## Exercise directions
Word for word and without images, transcribe all of the records.

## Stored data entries
Start of Block

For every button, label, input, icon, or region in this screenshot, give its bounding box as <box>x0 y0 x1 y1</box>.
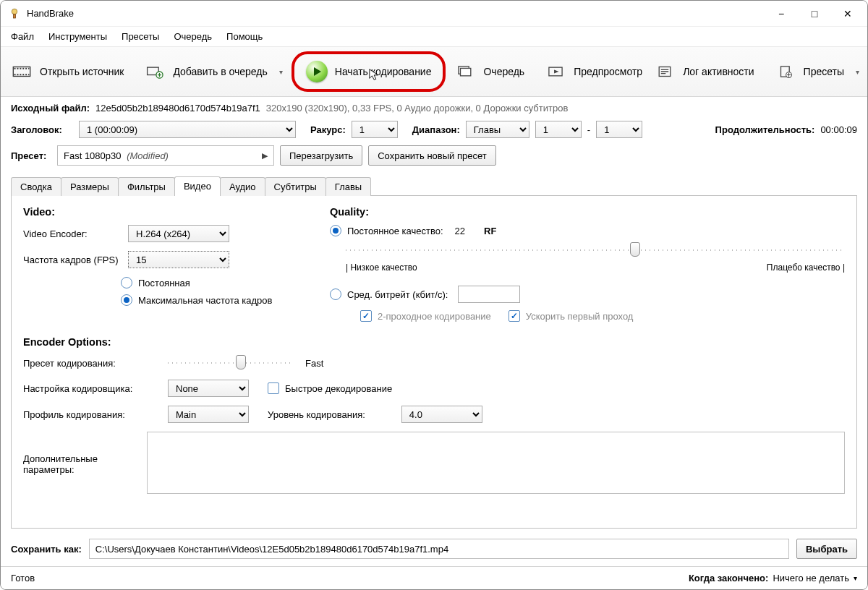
play-icon <box>306 61 328 82</box>
encoder-options-heading: Encoder Options: <box>23 336 845 348</box>
source-row: Исходный файл: 12e5d05b2b189480d6170d574… <box>11 103 857 114</box>
queue-icon <box>454 62 476 81</box>
svg-rect-11 <box>20 74 21 75</box>
enc-preset-slider[interactable] <box>168 355 291 371</box>
start-encode-label: Начать кодирование <box>335 66 432 77</box>
enc-profile-select[interactable]: Main <box>168 406 249 423</box>
fps-constant-radio[interactable]: Постоянная <box>121 277 312 288</box>
quality-heading: Quality: <box>330 206 845 218</box>
preview-icon <box>545 62 566 81</box>
video-encoder-label: Video Encoder: <box>23 228 121 239</box>
start-encode-button[interactable]: Начать кодирование <box>302 61 436 82</box>
tab-chapters[interactable]: Главы <box>326 177 371 196</box>
activity-log-icon <box>654 62 676 81</box>
cq-unit: RF <box>484 226 496 236</box>
preset-modified: (Modified) <box>127 150 169 161</box>
addl-params-input[interactable] <box>147 432 845 494</box>
angle-label: Ракурс: <box>310 124 346 135</box>
cq-label: Постоянное качество: <box>347 226 443 236</box>
titlebar: HandBrake − □ ✕ <box>1 1 867 27</box>
preset-row: Пресет: Fast 1080p30 (Modified) ▶ Переза… <box>11 145 857 166</box>
maximize-button[interactable]: □ <box>798 1 831 27</box>
enc-tune-select[interactable]: None <box>168 380 249 397</box>
menu-queue[interactable]: Очередь <box>166 28 219 45</box>
statusbar: Готов Когда закончено: Ничего не делать … <box>1 566 867 589</box>
title-select[interactable]: 1 (00:00:09) <box>79 121 296 138</box>
low-quality-label: | Низкое качество <box>346 262 417 273</box>
preset-value: Fast 1080p30 <box>64 150 122 161</box>
start-encode-highlight: Начать кодирование <box>292 51 446 92</box>
avg-bitrate-radio[interactable]: Сред. битрейт (кбит/с): <box>330 286 845 303</box>
app-window: HandBrake − □ ✕ Файл Инструменты Пресеты… <box>0 0 868 590</box>
tab-summary[interactable]: Сводка <box>11 177 61 196</box>
duration-value: 00:00:09 <box>820 124 857 135</box>
menu-file[interactable]: Файл <box>4 28 41 45</box>
close-button[interactable]: ✕ <box>831 1 864 27</box>
open-source-button[interactable]: Открыть источник <box>5 58 129 85</box>
when-done-value: Ничего не делать <box>773 573 849 583</box>
source-name: 12e5d05b2b189480d6170d574b19a7f1 <box>95 103 260 114</box>
presets-button[interactable]: Пресеты ▾ <box>769 58 865 85</box>
open-source-label: Открыть источник <box>40 66 124 77</box>
range-type-select[interactable]: Главы <box>466 121 529 138</box>
svg-rect-3 <box>14 68 16 69</box>
fps-select[interactable]: 15 <box>128 251 229 268</box>
tab-audio[interactable]: Аудио <box>220 177 265 196</box>
reload-preset-button[interactable]: Перезагрузить <box>280 145 362 166</box>
svg-rect-5 <box>20 68 21 69</box>
title-row: Заголовок: 1 (00:00:09) Ракурс: 1 Диапаз… <box>11 121 857 138</box>
fast-decode-check[interactable]: Быстрое декодирование <box>268 382 392 394</box>
save-as-input[interactable] <box>89 539 789 559</box>
quality-slider[interactable] <box>346 242 845 258</box>
tab-video[interactable]: Видео <box>174 176 221 196</box>
presets-label: Пресеты <box>804 66 844 77</box>
enc-preset-value: Fast <box>305 358 323 369</box>
range-to-select[interactable]: 1 <box>596 121 642 138</box>
avg-bitrate-input[interactable] <box>458 286 520 303</box>
main-body: Исходный файл: 12e5d05b2b189480d6170d574… <box>1 97 867 529</box>
add-queue-button[interactable]: Добавить в очередь ▾ <box>138 58 288 85</box>
turbo-first-check[interactable]: Ускорить первый проход <box>509 310 634 322</box>
avg-bitrate-label: Сред. битрейт (кбит/с): <box>347 289 448 300</box>
svg-point-0 <box>12 9 17 14</box>
tab-dimensions[interactable]: Размеры <box>61 177 119 196</box>
range-from-select[interactable]: 1 <box>535 121 582 138</box>
angle-select[interactable]: 1 <box>352 121 398 138</box>
queue-button[interactable]: Очередь <box>448 58 530 85</box>
tab-subtitles[interactable]: Субтитры <box>265 177 326 196</box>
chevron-down-icon: ▾ <box>854 574 857 582</box>
enc-level-select[interactable]: 4.0 <box>401 406 482 423</box>
constant-quality-radio[interactable]: Постоянное качество: 22 RF <box>330 225 845 236</box>
two-pass-check[interactable]: 2-проходное кодирование <box>360 310 491 322</box>
minimize-button[interactable]: − <box>765 1 798 27</box>
toolbar: Открыть источник Добавить в очередь ▾ На… <box>1 46 867 97</box>
save-new-preset-button[interactable]: Сохранить новый пресет <box>368 145 496 166</box>
menu-tools[interactable]: Инструменты <box>41 28 114 45</box>
svg-rect-7 <box>25 68 27 69</box>
svg-rect-8 <box>28 68 29 69</box>
duration-label: Продолжительность: <box>715 124 815 135</box>
queue-label: Очередь <box>483 66 524 77</box>
when-done-select[interactable]: Когда закончено: Ничего не делать ▾ <box>689 573 857 583</box>
preview-button[interactable]: Предпросмотр <box>539 58 648 85</box>
svg-rect-1 <box>14 14 16 17</box>
tabs: Сводка Размеры Фильтры Видео Аудио Субти… <box>11 176 857 196</box>
svg-rect-4 <box>17 68 19 69</box>
presets-icon <box>775 62 796 81</box>
svg-rect-6 <box>22 68 24 69</box>
quality-scale-labels: | Низкое качество Плацебо качество | <box>346 262 845 273</box>
preset-combo[interactable]: Fast 1080p30 (Modified) ▶ <box>57 145 274 166</box>
chevron-down-icon: ▾ <box>856 68 859 76</box>
activity-log-button[interactable]: Лог активности <box>648 58 760 85</box>
menu-help[interactable]: Помощь <box>219 28 270 45</box>
add-queue-label: Добавить в очередь <box>173 66 267 77</box>
fps-peak-radio[interactable]: Максимальная частота кадров <box>121 294 312 306</box>
source-info: 320x190 (320x190), 0,33 FPS, 0 Аудио дор… <box>266 103 569 114</box>
menu-presets[interactable]: Пресеты <box>114 28 166 45</box>
tab-filters[interactable]: Фильтры <box>118 177 175 196</box>
video-encoder-select[interactable]: H.264 (x264) <box>128 225 229 242</box>
preview-label: Предпросмотр <box>574 66 642 77</box>
enc-level-label: Уровень кодирования: <box>268 409 365 420</box>
save-as-label: Сохранить как: <box>11 544 82 555</box>
browse-button[interactable]: Выбрать <box>796 539 857 559</box>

End of Block

## Response area
For every button, label, input, icon, or region in this screenshot, give its bounding box as <box>x0 y0 x1 y1</box>.
play-icon <box>306 61 328 82</box>
encoder-options-heading: Encoder Options: <box>23 336 845 348</box>
source-row: Исходный файл: 12e5d05b2b189480d6170d574… <box>11 103 857 114</box>
queue-icon <box>454 62 476 81</box>
svg-rect-11 <box>20 74 21 75</box>
enc-preset-slider[interactable] <box>168 355 291 371</box>
start-encode-label: Начать кодирование <box>335 66 432 77</box>
enc-profile-select[interactable]: Main <box>168 406 249 423</box>
fps-constant-radio[interactable]: Постоянная <box>121 277 312 288</box>
quality-heading: Quality: <box>330 206 845 218</box>
preview-icon <box>545 62 566 81</box>
video-encoder-label: Video Encoder: <box>23 228 121 239</box>
start-encode-button[interactable]: Начать кодирование <box>302 61 436 82</box>
tab-chapters[interactable]: Главы <box>326 177 371 196</box>
activity-log-icon <box>654 62 676 81</box>
cq-unit: RF <box>484 226 496 236</box>
preset-modified: (Modified) <box>127 150 169 161</box>
addl-params-input[interactable] <box>147 432 845 494</box>
angle-label: Ракурс: <box>310 124 346 135</box>
cq-label: Постоянное качество: <box>347 226 443 236</box>
titlebar: HandBrake − □ ✕ <box>1 1 867 27</box>
preset-row: Пресет: Fast 1080p30 (Modified) ▶ Переза… <box>11 145 857 166</box>
maximize-button[interactable]: □ <box>798 1 831 27</box>
enc-tune-select[interactable]: None <box>168 380 249 397</box>
menu-queue[interactable]: Очередь <box>166 28 219 45</box>
statusbar: Готов Когда закончено: Ничего не делать … <box>1 566 867 589</box>
title-select[interactable]: 1 (00:00:09) <box>79 121 296 138</box>
low-quality-label: | Низкое качество <box>346 262 417 273</box>
preset-value: Fast 1080p30 <box>64 150 122 161</box>
start-encode-highlight: Начать кодирование <box>292 51 446 92</box>
avg-bitrate-radio[interactable]: Сред. битрейт (кбит/с): <box>330 286 845 303</box>
app-window: HandBrake − □ ✕ Файл Инструменты Пресеты… <box>0 0 868 590</box>
tab-summary[interactable]: Сводка <box>11 177 61 196</box>
duration-value: 00:00:09 <box>820 124 857 135</box>
menu-file[interactable]: Файл <box>4 28 41 45</box>
close-button[interactable]: ✕ <box>831 1 864 27</box>
open-source-button[interactable]: Открыть источник <box>5 58 129 85</box>
when-done-value: Ничего не делать <box>773 573 849 583</box>
source-name: 12e5d05b2b189480d6170d574b19a7f1 <box>95 103 260 114</box>
presets-button[interactable]: Пресеты ▾ <box>769 58 865 85</box>
open-source-label: Открыть источник <box>40 66 124 77</box>
range-type-select[interactable]: Главы <box>466 121 529 138</box>
svg-rect-3 <box>14 68 16 69</box>
fps-select[interactable]: 15 <box>128 251 229 268</box>
tab-audio[interactable]: Аудио <box>220 177 265 196</box>
reload-preset-button[interactable]: Перезагрузить <box>280 145 362 166</box>
svg-rect-5 <box>20 68 21 69</box>
title-row: Заголовок: 1 (00:00:09) Ракурс: 1 Диапаз… <box>11 121 857 138</box>
fast-decode-check[interactable]: Быстрое декодирование <box>268 382 392 394</box>
save-as-input[interactable] <box>89 539 789 559</box>
quality-slider[interactable] <box>346 242 845 258</box>
tab-video[interactable]: Видео <box>174 176 221 196</box>
presets-label: Пресеты <box>804 66 844 77</box>
enc-preset-value: Fast <box>305 358 323 369</box>
range-to-select[interactable]: 1 <box>596 121 642 138</box>
avg-bitrate-input[interactable] <box>458 286 520 303</box>
main-body: Исходный файл: 12e5d05b2b189480d6170d574… <box>1 97 867 529</box>
add-queue-button[interactable]: Добавить в очередь ▾ <box>138 58 288 85</box>
turbo-first-check[interactable]: Ускорить первый проход <box>509 310 634 322</box>
avg-bitrate-label: Сред. битрейт (кбит/с): <box>347 289 448 300</box>
svg-point-0 <box>12 9 17 14</box>
tab-dimensions[interactable]: Размеры <box>61 177 119 196</box>
range-from-select[interactable]: 1 <box>535 121 582 138</box>
angle-select[interactable]: 1 <box>352 121 398 138</box>
queue-button[interactable]: Очередь <box>448 58 530 85</box>
tab-subtitles[interactable]: Субтитры <box>265 177 326 196</box>
chevron-down-icon: ▾ <box>854 574 857 582</box>
enc-level-select[interactable]: 4.0 <box>401 406 482 423</box>
constant-quality-radio[interactable]: Постоянное качество: 22 RF <box>330 225 845 236</box>
two-pass-check[interactable]: 2-проходное кодирование <box>360 310 491 322</box>
minimize-button[interactable]: − <box>765 1 798 27</box>
toolbar: Открыть источник Добавить в очередь ▾ На… <box>1 46 867 97</box>
save-new-preset-button[interactable]: Сохранить новый пресет <box>368 145 496 166</box>
menu-tools[interactable]: Инструменты <box>41 28 114 45</box>
svg-rect-7 <box>25 68 27 69</box>
svg-rect-8 <box>28 68 29 69</box>
duration-label: Продолжительность: <box>715 124 815 135</box>
queue-label: Очередь <box>483 66 524 77</box>
when-done-select[interactable]: Когда закончено: Ничего не делать ▾ <box>689 573 857 583</box>
preview-button[interactable]: Предпросмотр <box>539 58 648 85</box>
svg-rect-1 <box>14 14 16 17</box>
tabs: Сводка Размеры Фильтры Видео Аудио Субти… <box>11 176 857 196</box>
svg-rect-4 <box>17 68 19 69</box>
presets-icon <box>775 62 796 81</box>
svg-rect-6 <box>22 68 24 69</box>
quality-scale-labels: | Низкое качество Плацебо качество | <box>346 262 845 273</box>
preset-combo[interactable]: Fast 1080p30 (Modified) ▶ <box>57 145 274 166</box>
chevron-down-icon: ▾ <box>856 68 859 76</box>
activity-log-button[interactable]: Лог активности <box>648 58 760 85</box>
menu-help[interactable]: Помощь <box>219 28 270 45</box>
add-queue-label: Добавить в очередь <box>173 66 267 77</box>
fps-peak-radio[interactable]: Максимальная частота кадров <box>121 294 312 306</box>
source-info: 320x190 (320x190), 0,33 FPS, 0 Аудио дор… <box>266 103 569 114</box>
menu-presets[interactable]: Пресеты <box>114 28 166 45</box>
tab-filters[interactable]: Фильтры <box>118 177 175 196</box>
video-encoder-select[interactable]: H.264 (x264) <box>128 225 229 242</box>
preview-label: Предпросмотр <box>574 66 642 77</box>
enc-level-label: Уровень кодирования: <box>268 409 365 420</box>
save-as-label: Сохранить как: <box>11 544 82 555</box>
browse-button[interactable]: Выбрать <box>796 539 857 559</box>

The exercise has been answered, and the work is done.